From the data below, please reproduce exactly everything from the line that contains "todas as etapas do tratamento, o número de" down to the line that contains "pagamentos.", with both ends included.

** Provided information **

* * * * * * *

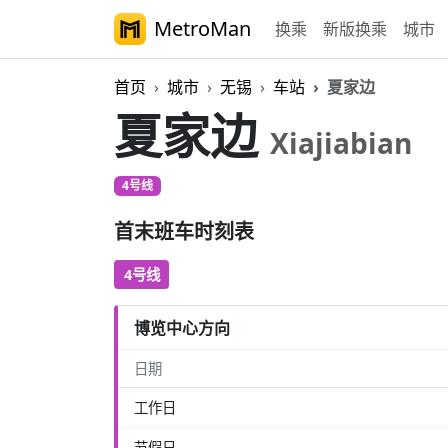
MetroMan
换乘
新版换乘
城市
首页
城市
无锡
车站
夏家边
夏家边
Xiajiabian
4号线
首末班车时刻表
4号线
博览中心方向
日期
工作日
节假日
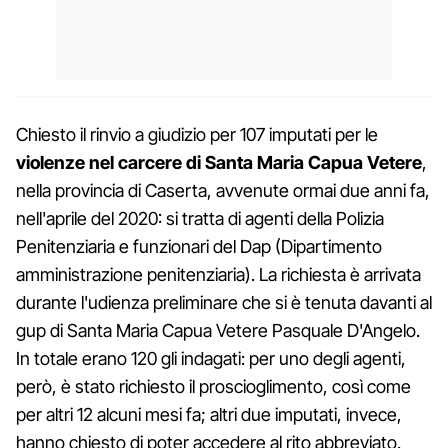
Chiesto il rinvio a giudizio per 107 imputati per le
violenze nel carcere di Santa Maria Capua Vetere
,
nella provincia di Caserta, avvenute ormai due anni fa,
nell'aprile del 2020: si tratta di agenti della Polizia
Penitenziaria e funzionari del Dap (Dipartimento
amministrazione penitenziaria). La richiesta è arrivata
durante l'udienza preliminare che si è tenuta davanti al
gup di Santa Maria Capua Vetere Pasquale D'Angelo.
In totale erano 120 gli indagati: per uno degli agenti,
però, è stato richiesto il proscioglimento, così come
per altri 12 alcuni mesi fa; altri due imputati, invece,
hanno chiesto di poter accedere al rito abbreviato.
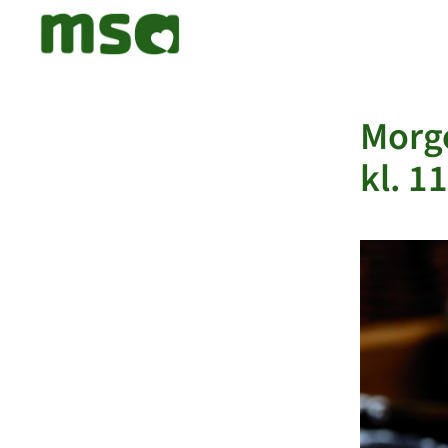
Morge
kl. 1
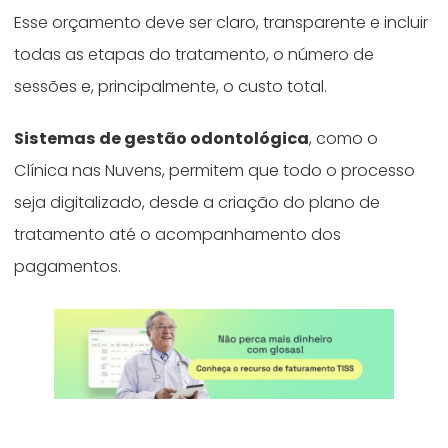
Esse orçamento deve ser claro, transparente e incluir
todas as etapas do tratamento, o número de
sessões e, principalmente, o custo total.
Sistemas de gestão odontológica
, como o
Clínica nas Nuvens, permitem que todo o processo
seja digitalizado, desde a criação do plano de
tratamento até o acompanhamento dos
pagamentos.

* * * * * * *

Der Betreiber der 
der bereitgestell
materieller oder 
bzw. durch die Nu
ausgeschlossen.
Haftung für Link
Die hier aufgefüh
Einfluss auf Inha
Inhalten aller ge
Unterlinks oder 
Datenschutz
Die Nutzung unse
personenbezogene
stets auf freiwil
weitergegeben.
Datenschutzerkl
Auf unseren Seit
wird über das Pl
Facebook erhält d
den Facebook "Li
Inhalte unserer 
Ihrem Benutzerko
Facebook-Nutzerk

* * * * * * *

** Task solution **
todas as etapas do tratamento, o número de
sessões e, principalmente, o custo total.
Sistemas de gestão odontológica
, como o
Clínica nas Nuvens, permitem que todo o processo
seja digitalizado, desde a criação do plano de
tratamento até o acompanhamento dos
pagamentos.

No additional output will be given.